Use two P-N type inverter legs to make a full bridge thus making easy control. You can get 15V logic (I think it is the 4000 series) so no need to get a 12v-5V reg to power logic. all you need then is some logic to say what gate on teh inverter to fire to PWM the right polarity onto the DC machine. This way bi-directonal and you improve efficiency


I have drawn the cct that would be needed but I havn't got anywhere to host it. It is very simple and you dont even need a 555 timer. I am using an LM311 comparator as a PWM generator and by running the limited logic (one inverter and two AMD gates) also off 12V

2x N-type MOSFET - these will have anti-parallel diode within
2x P-type MOSFET - these will have anti-parallel diode within
1x LM311
1x Inverter package
1x AND package
resistors and caps as required.
possible PNP,NPN as push-pull on the output of the AND gates that feed teh FETS if they cannot source enough.
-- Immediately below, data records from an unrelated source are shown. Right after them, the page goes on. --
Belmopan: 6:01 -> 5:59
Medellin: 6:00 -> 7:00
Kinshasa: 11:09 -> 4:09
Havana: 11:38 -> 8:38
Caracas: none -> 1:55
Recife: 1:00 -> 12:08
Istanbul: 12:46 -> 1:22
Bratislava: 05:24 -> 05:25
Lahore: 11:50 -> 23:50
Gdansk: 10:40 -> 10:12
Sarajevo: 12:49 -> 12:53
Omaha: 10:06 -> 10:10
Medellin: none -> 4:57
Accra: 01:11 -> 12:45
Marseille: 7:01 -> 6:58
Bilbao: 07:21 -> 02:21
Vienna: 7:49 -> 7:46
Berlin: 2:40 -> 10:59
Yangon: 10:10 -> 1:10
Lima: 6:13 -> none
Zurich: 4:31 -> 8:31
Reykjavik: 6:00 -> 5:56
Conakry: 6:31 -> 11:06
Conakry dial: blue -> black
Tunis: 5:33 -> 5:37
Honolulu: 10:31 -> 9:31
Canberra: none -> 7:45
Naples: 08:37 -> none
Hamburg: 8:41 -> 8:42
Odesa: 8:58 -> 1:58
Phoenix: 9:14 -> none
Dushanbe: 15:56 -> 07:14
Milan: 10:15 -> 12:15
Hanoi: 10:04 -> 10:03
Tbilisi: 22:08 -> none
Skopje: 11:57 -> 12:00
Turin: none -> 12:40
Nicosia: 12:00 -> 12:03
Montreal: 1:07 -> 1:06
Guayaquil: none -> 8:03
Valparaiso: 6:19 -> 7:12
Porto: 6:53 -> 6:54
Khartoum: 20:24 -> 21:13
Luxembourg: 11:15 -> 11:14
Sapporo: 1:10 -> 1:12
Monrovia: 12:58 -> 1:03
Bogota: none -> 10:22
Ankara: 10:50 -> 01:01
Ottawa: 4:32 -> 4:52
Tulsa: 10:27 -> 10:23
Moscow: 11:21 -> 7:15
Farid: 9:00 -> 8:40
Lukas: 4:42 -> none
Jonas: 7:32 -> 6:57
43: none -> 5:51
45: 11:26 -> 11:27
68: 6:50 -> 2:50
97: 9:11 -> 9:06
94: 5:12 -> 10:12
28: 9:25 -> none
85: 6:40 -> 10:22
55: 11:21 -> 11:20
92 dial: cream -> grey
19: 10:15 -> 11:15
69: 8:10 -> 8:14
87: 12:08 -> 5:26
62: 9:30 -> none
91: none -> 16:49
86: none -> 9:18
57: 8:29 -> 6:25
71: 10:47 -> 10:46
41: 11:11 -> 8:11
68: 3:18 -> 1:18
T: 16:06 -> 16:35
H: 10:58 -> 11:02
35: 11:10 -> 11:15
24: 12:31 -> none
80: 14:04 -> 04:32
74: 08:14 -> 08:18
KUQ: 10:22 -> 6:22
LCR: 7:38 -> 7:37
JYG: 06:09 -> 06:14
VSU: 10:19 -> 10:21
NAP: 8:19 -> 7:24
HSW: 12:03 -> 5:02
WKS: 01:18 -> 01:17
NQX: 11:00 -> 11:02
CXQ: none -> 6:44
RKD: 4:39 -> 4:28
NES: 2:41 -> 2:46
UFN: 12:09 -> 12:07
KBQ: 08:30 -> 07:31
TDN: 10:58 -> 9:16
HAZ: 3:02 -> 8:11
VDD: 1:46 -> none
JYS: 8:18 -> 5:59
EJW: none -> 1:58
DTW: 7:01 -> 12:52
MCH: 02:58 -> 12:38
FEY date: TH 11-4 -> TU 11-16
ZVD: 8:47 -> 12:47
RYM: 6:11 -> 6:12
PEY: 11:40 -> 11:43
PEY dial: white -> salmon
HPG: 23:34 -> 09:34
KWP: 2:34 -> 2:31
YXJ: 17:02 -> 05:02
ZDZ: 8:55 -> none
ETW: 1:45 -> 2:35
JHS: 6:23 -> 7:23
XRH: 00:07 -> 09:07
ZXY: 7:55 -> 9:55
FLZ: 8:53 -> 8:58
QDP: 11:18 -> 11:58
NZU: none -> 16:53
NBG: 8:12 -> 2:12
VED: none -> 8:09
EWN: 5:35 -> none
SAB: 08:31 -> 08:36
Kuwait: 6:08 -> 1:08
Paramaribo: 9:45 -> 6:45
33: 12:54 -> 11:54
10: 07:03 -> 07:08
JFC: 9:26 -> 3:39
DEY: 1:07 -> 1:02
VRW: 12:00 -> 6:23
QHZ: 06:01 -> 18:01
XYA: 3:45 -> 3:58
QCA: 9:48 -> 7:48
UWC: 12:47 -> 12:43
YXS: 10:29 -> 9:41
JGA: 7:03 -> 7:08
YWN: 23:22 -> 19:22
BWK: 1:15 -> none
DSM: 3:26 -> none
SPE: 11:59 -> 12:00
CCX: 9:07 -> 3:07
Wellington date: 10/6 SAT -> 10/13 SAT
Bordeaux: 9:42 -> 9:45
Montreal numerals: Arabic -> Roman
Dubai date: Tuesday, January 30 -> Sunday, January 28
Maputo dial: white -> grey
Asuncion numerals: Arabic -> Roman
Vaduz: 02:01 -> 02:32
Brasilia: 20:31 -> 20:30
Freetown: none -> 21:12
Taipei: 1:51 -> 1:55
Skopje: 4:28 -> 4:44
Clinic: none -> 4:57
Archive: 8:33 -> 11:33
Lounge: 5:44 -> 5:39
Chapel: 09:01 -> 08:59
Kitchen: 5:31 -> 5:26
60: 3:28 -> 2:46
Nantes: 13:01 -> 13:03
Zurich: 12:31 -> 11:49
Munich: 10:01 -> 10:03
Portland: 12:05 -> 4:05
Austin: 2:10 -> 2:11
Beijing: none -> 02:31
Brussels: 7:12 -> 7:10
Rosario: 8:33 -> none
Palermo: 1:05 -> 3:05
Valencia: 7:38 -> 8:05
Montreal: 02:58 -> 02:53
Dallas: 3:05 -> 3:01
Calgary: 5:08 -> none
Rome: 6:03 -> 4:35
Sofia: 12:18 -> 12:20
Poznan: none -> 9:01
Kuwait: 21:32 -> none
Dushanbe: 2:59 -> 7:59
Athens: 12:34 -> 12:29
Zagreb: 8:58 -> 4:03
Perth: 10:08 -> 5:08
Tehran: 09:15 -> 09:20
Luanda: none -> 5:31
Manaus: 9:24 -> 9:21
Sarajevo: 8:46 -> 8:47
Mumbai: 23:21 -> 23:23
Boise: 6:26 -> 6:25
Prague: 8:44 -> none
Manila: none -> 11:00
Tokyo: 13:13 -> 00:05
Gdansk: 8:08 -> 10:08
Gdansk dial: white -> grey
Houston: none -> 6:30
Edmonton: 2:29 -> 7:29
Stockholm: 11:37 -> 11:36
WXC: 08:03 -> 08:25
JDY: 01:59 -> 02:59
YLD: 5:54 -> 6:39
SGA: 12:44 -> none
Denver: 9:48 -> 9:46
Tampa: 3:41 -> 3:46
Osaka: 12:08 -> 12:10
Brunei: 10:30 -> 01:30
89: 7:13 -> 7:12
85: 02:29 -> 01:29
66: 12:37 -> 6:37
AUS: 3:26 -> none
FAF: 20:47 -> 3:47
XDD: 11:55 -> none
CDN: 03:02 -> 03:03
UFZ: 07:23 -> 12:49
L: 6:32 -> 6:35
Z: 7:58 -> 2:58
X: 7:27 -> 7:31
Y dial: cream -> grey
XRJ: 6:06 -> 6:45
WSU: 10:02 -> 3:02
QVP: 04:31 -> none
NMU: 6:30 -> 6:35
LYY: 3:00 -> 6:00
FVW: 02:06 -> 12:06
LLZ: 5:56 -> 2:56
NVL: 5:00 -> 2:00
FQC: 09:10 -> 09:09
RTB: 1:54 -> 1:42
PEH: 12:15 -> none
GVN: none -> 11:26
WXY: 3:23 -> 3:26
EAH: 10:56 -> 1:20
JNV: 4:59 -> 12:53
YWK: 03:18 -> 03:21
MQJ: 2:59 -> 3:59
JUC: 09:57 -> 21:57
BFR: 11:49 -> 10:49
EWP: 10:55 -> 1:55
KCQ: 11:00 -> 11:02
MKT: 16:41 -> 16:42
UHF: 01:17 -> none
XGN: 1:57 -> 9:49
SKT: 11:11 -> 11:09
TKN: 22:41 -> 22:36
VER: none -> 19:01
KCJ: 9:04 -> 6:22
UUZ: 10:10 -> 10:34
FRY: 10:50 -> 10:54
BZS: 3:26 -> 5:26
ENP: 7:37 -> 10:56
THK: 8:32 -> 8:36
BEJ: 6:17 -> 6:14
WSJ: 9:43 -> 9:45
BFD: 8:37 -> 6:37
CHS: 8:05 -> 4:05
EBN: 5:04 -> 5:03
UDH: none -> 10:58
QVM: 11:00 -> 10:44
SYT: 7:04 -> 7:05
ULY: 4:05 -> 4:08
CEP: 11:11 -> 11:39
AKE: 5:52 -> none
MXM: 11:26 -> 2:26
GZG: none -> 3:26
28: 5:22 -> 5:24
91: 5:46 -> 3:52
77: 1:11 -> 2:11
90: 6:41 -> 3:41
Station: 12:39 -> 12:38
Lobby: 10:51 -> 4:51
Should be enough source/sink since only low amp FETS. You should be able to set the switching freq pretty high (high 10s of kHz) so the ripple is low and have a duty of 33% for an average of 4V. These are all set with the resistors/cap around teh LM311

Also since you say a 4V motor, 4V will probably have quite a high RPM for its size and also for your application. By changing the comparator feedback threshholds you can drop the duty => drop the machine volts thus drop the speed.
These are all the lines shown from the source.